Сестра Каппи, Олимбарг, первой заметила мое появление. Ей было четырнадцать лет, и она терпеть меня не могла. В этом году неприязнь перешла в открытую враждебность, и стоило ей меня увидеть, как в ход шли самые отборные оскорбления. Я мирился с этим, в конце концов дети есть дети, и ее нападки раздражали меня куда меньше, чем ее поведение в прошлом году. Тогда Олимбарг был тринадцатилетним мальчиком, в то время как я – девятнадцатилетней девушкой, и этот малолетний придурок постоянно путался под ногами каждый раз, когда мы с Каппи хотели остаться наедине.
Ничем не помогало и то, что Олимбарг принадлежала к той редкой разновидности людей, чья женская половинка была почти точной копией мужской. Сейчас, когда она начала взрослеть, различия с каждым годом увеличивались, но до сих пор, глядя на нее, я порой испытывал неприятное чувство, вспоминая Олимбарга-мальчишку.
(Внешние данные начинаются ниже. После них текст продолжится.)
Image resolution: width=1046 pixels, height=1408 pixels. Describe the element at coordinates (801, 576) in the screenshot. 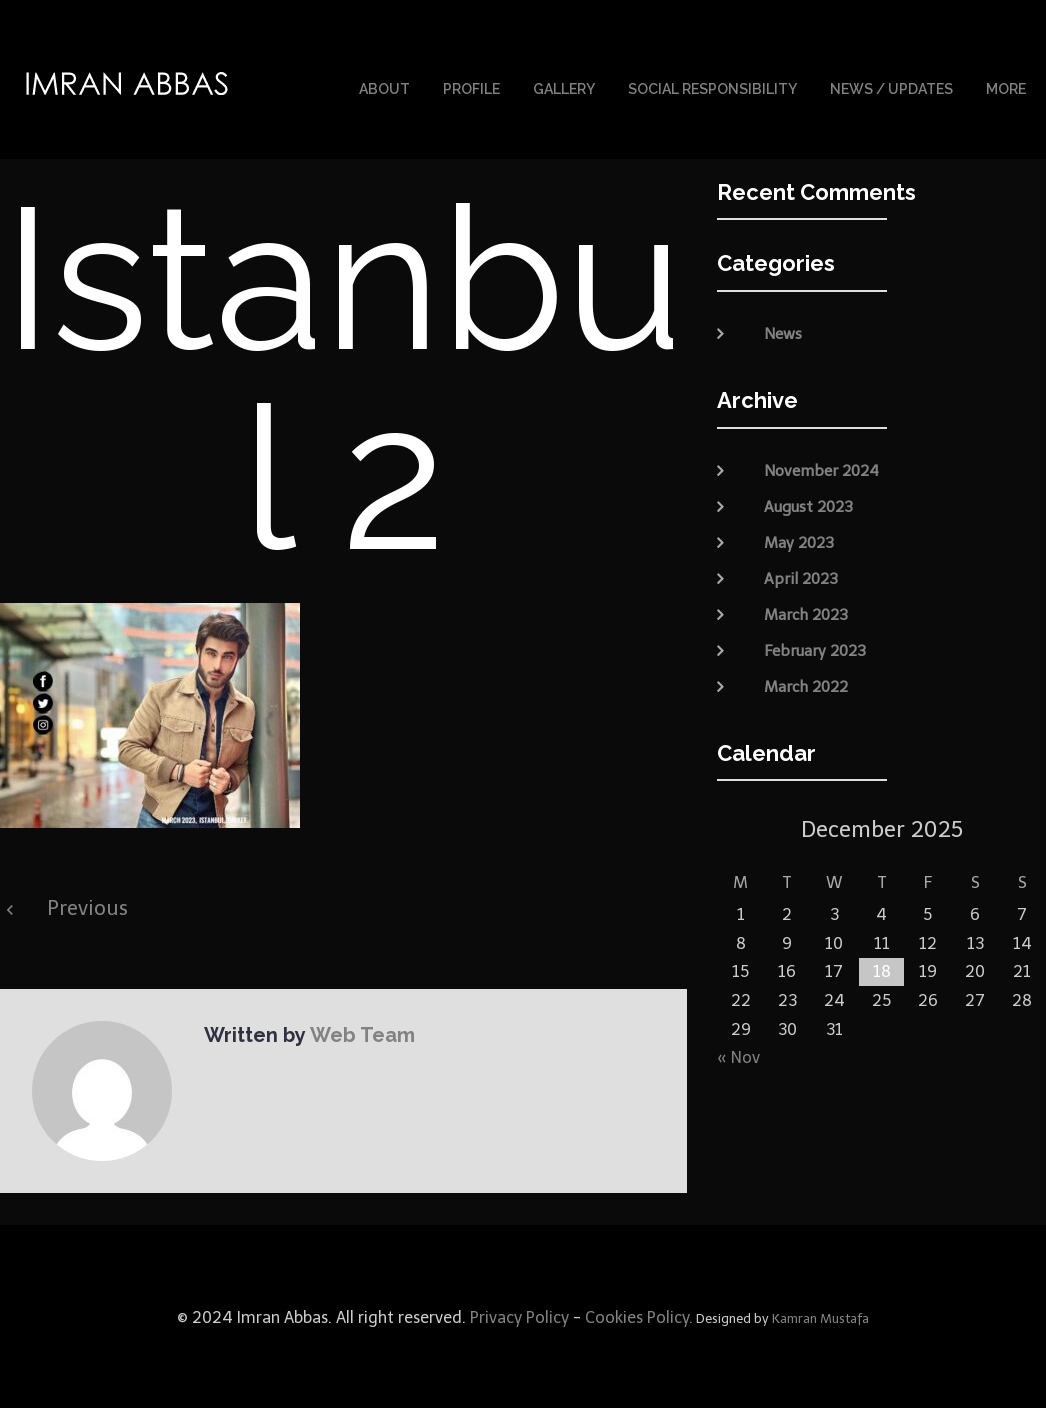 I see `April 2023` at that location.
– Вот идет наш виртуоз! – крикнула Олимбарг, увидев меня. – Ну как, Фуллин, боги послали тебе утку? Или решили, что ты заслуживаешь скунса?
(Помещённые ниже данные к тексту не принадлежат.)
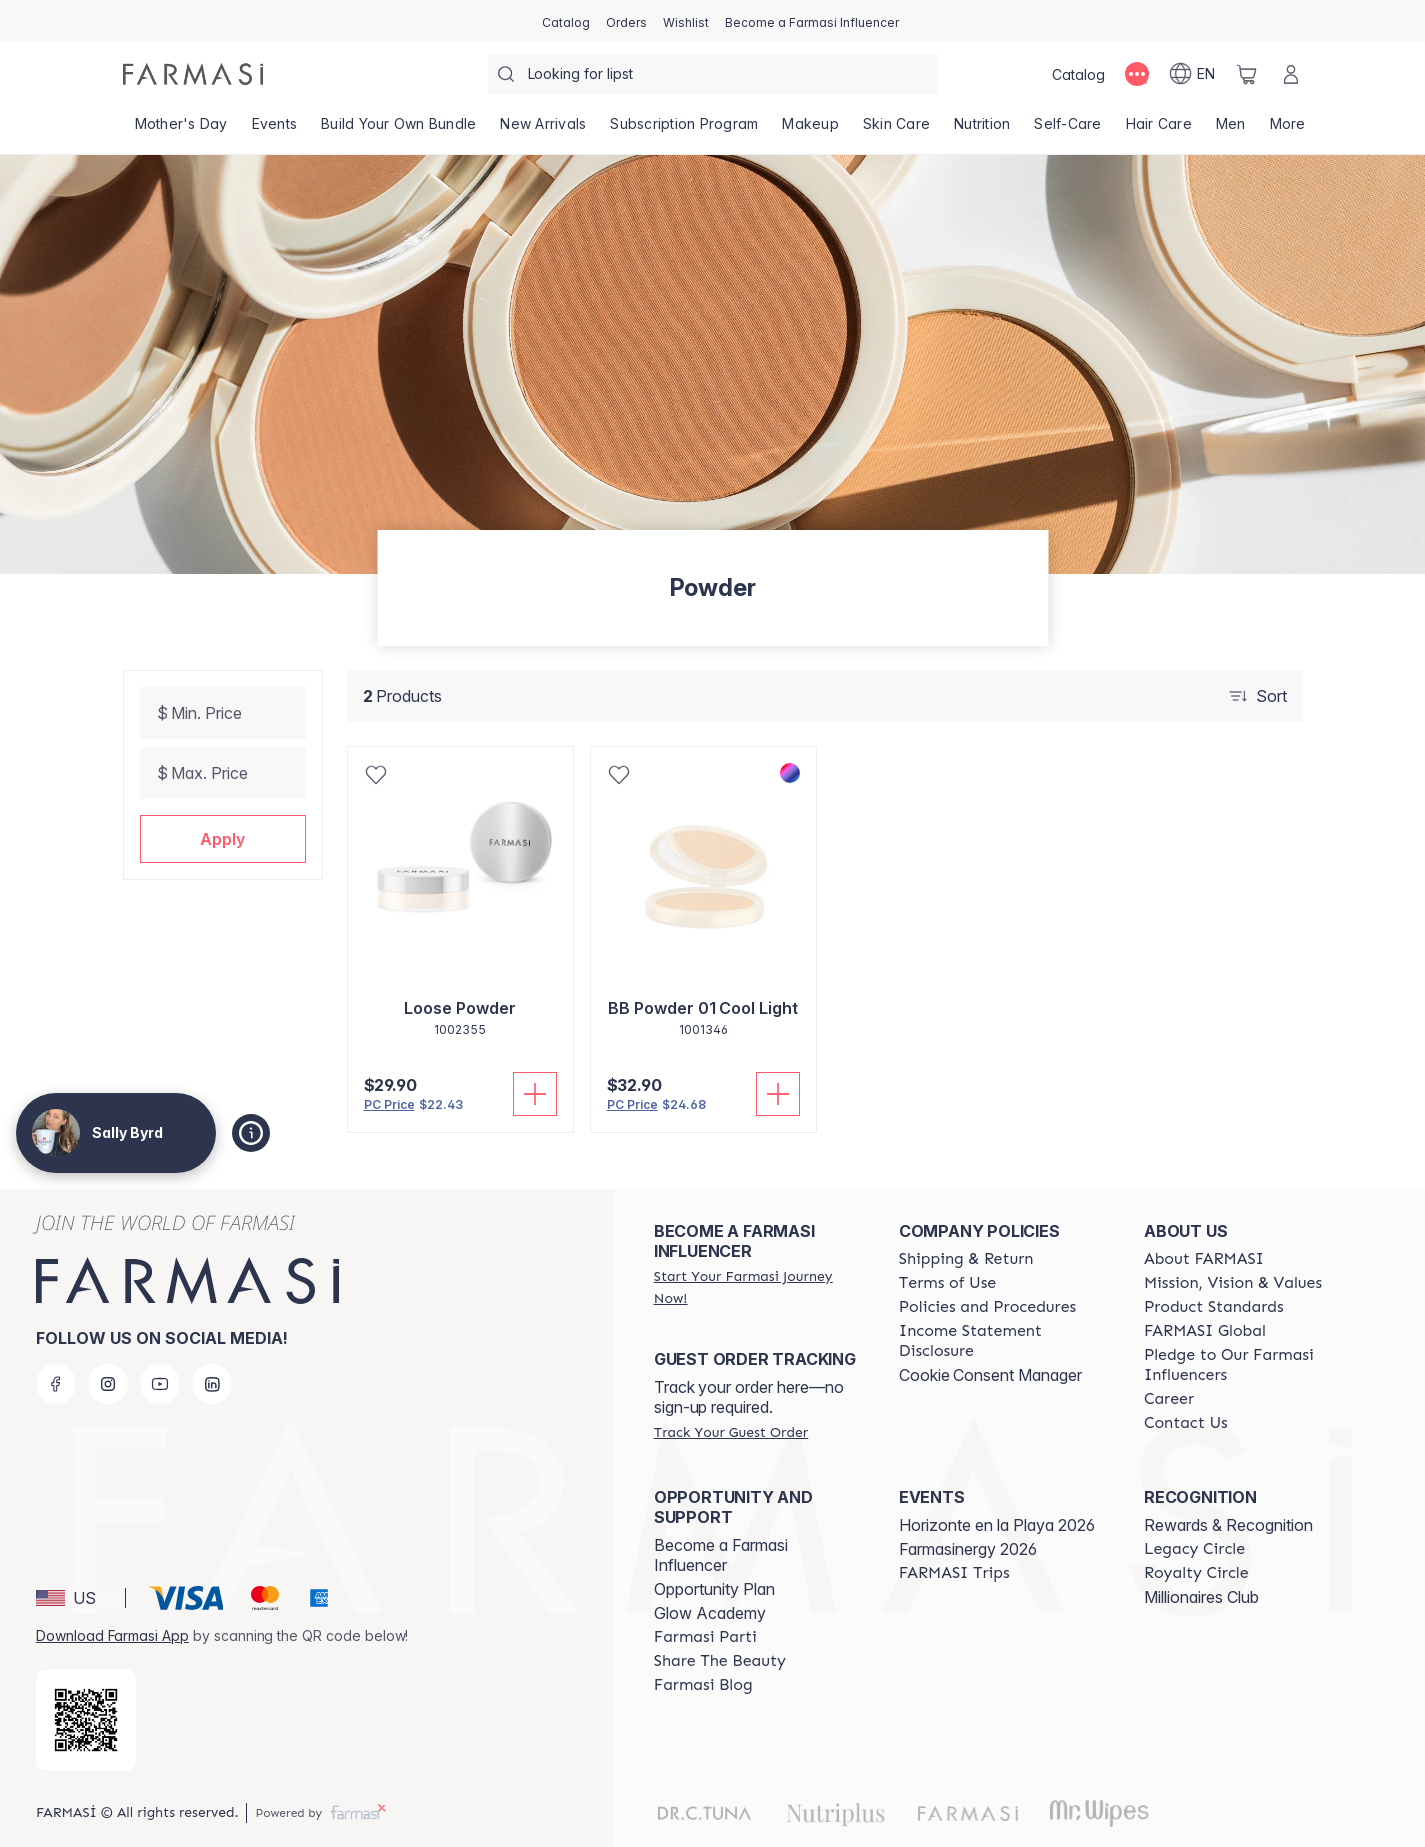 The height and width of the screenshot is (1847, 1425). Describe the element at coordinates (810, 130) in the screenshot. I see `[/sallybyrd/product-list/makeup]` at that location.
– И тебе доброго солнцеворота, – ответил я, стараясь вести себя сдержанно, поскольку на меня устремились взгляды всей семьи Каппи.
У ее отца, к примеру, был такой вид, словно его нервы натянуты до предела: вдруг кто-то заметит, что на Каппи его одежда? Его звали Нунс, и он мечтал о том, чтобы стать мэром, когда Теггери оставит свой пост. Впрочем, у него не было ни малейших шансов на избрание – он буквально был помешан на соблюдении внешних приличий, что порой делало его просто непредсказуемым. Даже к членам своей семьи он обращался не иначе как пронзительным шепотом: «Стой прямее!» или «Прекрати, люди смотрят!» В другой семье подобная раздражительность Нунса привела бы к тому, что дети окончательно отбились бы от рук. К счастью, мать Каппи, Джуэл, обладала настоящим талантом воспитателя. Эту высокую и крепкую светловолосую женщину отличал деловой и разумный подход ко всему, за исключением ее собственного мужа. Джуэл истово верила, что Нунс – выдающийся человек, мыслитель и философ. Не могу сказать, в чем именно заключалась его философия – он никогда ни с кем не делился своими идеями. Ходили слухи, будто Нунс пишет книгу, в которой все в мире объясняется настолько просто, что это в состоянии понять даже ребенок, – но большинство тоберов считали авторами слухов самих Нунса и Джуэл. Я бывал в их доме почти ежедневно с самого рождения и никогда не видел ничего похожего на рукопись.